Supplied data ▸
☆ ☆ ☆ ☆ ☆ ☆ ☆

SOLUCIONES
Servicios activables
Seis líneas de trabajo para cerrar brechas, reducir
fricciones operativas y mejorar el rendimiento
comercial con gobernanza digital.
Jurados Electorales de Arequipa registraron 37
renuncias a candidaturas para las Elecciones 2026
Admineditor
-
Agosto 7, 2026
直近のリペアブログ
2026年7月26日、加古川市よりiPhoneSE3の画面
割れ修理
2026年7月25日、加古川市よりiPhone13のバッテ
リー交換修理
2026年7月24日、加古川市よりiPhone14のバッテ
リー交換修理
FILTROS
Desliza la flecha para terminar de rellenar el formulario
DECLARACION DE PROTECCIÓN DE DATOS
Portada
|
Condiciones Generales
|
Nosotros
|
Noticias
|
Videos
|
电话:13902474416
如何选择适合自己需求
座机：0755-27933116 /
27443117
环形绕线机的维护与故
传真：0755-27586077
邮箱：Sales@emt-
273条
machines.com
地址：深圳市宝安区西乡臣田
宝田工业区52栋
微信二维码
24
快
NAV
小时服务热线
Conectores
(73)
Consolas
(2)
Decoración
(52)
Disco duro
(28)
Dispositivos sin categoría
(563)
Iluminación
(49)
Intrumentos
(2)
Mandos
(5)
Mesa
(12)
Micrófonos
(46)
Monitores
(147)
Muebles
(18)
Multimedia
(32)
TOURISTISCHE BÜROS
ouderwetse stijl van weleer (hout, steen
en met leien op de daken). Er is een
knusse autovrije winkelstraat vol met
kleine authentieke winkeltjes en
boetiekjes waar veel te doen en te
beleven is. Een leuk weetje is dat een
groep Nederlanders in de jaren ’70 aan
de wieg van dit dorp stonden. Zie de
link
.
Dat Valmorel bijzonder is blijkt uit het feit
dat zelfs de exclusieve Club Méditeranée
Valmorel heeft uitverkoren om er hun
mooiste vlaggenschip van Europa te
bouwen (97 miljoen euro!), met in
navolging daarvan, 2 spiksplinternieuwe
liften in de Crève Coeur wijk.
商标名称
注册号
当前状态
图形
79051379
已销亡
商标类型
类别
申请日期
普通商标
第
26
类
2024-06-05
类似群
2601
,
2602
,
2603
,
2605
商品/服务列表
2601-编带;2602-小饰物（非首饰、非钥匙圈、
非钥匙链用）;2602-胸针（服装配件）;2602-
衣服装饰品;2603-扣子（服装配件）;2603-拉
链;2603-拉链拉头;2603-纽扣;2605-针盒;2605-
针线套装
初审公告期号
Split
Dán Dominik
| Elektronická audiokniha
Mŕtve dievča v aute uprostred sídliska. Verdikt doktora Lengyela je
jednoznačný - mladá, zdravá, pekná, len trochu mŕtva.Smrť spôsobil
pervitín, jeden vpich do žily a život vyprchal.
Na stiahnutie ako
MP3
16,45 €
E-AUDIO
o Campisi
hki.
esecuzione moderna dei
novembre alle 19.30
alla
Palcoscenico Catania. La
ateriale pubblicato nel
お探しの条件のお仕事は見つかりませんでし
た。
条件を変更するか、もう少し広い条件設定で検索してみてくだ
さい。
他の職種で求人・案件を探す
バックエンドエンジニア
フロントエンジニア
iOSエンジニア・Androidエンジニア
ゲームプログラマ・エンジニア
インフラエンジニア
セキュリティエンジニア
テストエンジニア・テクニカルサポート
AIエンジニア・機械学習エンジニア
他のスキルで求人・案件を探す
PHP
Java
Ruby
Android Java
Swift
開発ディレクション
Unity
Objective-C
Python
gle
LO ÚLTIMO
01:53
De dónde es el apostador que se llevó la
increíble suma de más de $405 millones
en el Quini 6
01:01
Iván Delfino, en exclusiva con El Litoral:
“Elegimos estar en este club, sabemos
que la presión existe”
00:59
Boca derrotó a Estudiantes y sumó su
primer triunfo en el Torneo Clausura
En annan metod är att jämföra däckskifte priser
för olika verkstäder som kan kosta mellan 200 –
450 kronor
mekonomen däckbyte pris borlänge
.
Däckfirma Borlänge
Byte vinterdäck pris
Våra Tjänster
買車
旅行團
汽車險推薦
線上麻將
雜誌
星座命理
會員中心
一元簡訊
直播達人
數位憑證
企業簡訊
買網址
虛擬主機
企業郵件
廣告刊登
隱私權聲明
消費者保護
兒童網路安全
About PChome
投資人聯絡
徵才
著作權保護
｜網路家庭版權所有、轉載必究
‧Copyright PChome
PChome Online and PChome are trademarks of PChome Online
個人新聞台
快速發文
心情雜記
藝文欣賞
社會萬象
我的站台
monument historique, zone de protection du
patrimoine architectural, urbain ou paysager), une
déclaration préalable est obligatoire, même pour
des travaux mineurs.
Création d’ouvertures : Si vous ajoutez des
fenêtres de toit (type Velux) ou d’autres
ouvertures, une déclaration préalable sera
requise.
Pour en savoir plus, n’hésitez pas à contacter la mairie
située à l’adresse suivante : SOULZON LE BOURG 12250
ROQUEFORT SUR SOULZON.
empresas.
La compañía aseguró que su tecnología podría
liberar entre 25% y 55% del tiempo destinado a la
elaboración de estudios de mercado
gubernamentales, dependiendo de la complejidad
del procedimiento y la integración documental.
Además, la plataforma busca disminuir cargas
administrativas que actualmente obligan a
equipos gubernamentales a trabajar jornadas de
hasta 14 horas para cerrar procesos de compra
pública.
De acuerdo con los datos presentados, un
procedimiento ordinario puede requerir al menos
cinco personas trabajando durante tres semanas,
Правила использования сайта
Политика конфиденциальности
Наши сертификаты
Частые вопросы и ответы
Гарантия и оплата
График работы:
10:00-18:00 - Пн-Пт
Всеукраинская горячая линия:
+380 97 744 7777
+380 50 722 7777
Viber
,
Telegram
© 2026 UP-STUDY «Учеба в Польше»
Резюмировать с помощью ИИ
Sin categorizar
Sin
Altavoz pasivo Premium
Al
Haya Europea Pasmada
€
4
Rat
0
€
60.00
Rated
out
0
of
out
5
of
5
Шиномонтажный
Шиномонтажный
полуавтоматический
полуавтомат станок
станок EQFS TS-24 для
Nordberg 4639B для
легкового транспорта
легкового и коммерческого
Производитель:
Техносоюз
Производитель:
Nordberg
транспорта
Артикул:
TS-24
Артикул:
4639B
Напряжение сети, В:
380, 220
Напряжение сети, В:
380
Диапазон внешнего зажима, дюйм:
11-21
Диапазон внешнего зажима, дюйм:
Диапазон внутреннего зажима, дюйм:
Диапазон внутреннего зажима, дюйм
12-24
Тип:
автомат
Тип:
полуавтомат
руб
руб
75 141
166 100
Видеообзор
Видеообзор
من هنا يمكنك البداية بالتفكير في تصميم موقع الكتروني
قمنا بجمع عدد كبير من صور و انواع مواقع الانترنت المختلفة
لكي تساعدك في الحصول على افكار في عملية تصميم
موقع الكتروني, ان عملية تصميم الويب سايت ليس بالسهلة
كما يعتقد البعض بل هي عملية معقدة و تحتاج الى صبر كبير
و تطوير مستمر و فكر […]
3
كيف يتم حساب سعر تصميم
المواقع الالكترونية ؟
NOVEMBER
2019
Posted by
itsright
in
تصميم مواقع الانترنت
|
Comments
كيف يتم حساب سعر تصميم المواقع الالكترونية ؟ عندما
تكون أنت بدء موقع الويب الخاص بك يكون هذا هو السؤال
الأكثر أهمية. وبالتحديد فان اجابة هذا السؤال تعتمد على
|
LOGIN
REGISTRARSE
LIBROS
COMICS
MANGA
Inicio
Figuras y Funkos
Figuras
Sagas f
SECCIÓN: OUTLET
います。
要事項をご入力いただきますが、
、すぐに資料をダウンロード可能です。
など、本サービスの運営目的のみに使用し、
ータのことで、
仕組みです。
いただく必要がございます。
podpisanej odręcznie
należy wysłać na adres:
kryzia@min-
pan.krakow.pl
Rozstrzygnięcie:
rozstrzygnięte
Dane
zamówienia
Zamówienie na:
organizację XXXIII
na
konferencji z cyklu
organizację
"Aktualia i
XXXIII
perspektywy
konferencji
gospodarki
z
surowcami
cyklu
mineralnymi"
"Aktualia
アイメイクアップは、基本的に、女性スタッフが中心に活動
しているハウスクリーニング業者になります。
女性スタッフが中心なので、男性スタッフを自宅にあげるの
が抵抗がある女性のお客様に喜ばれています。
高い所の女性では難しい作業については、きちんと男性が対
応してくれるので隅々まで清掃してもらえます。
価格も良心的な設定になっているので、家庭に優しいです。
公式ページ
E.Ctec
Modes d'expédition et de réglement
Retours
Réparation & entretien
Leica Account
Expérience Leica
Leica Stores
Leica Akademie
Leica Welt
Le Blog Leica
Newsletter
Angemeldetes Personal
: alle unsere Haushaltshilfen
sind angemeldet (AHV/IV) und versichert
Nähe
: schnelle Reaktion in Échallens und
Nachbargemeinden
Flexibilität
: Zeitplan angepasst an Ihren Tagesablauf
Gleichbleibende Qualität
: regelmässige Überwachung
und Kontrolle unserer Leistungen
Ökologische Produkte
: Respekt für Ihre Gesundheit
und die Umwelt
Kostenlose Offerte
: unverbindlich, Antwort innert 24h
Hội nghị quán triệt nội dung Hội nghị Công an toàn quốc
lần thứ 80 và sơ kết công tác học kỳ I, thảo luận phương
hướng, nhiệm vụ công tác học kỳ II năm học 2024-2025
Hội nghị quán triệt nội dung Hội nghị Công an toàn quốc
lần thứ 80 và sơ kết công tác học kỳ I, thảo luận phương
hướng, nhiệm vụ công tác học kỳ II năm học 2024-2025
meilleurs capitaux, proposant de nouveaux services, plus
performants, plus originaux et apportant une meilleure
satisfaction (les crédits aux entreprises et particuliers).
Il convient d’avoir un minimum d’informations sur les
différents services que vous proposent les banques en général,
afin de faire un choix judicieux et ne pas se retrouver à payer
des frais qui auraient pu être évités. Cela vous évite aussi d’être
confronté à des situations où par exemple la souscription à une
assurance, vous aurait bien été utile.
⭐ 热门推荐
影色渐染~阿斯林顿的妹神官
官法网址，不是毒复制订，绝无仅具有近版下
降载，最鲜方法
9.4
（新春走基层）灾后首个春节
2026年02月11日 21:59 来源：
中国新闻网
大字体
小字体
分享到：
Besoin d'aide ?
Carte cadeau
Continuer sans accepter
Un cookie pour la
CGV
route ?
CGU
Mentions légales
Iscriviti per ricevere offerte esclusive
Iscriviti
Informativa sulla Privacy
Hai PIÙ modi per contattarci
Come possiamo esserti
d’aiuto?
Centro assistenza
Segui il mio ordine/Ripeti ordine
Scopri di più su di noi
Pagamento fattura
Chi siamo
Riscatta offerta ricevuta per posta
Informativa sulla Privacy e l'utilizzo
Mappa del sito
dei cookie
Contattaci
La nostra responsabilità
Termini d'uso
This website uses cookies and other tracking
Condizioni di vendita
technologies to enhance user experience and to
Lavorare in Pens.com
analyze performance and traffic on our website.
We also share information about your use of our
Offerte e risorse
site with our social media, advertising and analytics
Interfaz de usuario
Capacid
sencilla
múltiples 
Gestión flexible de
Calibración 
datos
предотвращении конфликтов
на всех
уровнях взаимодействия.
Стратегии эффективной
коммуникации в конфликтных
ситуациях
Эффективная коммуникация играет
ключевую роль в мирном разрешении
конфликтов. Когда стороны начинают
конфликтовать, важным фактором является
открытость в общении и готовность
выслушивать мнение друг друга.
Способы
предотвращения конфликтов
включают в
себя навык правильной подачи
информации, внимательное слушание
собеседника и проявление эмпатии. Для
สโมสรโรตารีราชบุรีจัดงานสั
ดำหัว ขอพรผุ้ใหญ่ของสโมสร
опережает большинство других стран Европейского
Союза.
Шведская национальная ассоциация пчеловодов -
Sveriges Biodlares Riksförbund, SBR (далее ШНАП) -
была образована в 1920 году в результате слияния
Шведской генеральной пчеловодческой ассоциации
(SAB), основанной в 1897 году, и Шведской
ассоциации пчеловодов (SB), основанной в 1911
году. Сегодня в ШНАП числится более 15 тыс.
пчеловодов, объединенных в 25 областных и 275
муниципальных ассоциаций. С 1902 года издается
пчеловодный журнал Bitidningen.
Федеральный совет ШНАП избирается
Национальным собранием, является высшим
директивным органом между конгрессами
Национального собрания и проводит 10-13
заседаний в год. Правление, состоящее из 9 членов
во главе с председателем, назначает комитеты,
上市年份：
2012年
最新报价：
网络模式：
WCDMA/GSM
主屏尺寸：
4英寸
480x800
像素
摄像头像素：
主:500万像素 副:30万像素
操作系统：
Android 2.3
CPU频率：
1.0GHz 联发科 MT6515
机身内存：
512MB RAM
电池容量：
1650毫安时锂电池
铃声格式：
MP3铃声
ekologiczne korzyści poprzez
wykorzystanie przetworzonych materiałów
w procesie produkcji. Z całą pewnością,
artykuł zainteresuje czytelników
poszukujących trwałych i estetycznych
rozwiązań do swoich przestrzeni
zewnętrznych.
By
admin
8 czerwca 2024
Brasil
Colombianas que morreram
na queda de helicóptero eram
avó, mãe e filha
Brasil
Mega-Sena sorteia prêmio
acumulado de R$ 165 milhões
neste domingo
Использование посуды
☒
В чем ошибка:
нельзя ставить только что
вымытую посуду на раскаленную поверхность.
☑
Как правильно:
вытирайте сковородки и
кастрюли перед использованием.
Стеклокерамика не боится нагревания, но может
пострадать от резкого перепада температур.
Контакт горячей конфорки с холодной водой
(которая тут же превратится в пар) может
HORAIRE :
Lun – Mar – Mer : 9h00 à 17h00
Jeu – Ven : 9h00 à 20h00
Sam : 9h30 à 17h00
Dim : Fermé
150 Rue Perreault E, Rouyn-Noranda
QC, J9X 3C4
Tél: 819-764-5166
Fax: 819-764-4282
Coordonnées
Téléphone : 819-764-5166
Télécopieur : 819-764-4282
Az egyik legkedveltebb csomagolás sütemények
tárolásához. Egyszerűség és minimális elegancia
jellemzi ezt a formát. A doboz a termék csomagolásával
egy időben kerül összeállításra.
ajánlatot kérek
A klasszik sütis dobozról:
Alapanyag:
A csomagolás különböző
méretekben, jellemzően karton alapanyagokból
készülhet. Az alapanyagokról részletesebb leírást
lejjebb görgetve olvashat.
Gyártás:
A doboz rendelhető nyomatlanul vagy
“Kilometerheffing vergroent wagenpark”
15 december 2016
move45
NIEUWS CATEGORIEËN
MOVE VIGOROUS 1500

☆ ☆ ☆ ☆ ☆ ☆ ☆

Work item ▸
The expected output is exactly the lines of the listing above between the line holding "テストエンジニア・テクニカルサポート" and the line holding "patrimoine architectural, urbain", inclusive.

Task response ▸
テストエンジニア・テクニカルサポート
AIエンジニア・機械学習エンジニア
他のスキルで求人・案件を探す
PHP
Java
Ruby
Android Java
Swift
開発ディレクション
Unity
Objective-C
Python
gle
LO ÚLTIMO
01:53
De dónde es el apostador que se llevó la
increíble suma de más de $405 millones
en el Quini 6
01:01
Iván Delfino, en exclusiva con El Litoral:
“Elegimos estar en este club, sabemos
que la presión existe”
00:59
Boca derrotó a Estudiantes y sumó su
primer triunfo en el Torneo Clausura
En annan metod är att jämföra däckskifte priser
för olika verkstäder som kan kosta mellan 200 –
450 kronor
mekonomen däckbyte pris borlänge
.
Däckfirma Borlänge
Byte vinterdäck pris
Våra Tjänster
買車
旅行團
汽車險推薦
線上麻將
雜誌
星座命理
會員中心
一元簡訊
直播達人
數位憑證
企業簡訊
買網址
虛擬主機
企業郵件
廣告刊登
隱私權聲明
消費者保護
兒童網路安全
About PChome
投資人聯絡
徵才
著作權保護
｜網路家庭版權所有、轉載必究
‧Copyright PChome
PChome Online and PChome are trademarks of PChome Online
個人新聞台
快速發文
心情雜記
藝文欣賞
社會萬象
我的站台
monument historique, zone de protection du
patrimoine architectural, urbain ou paysager), une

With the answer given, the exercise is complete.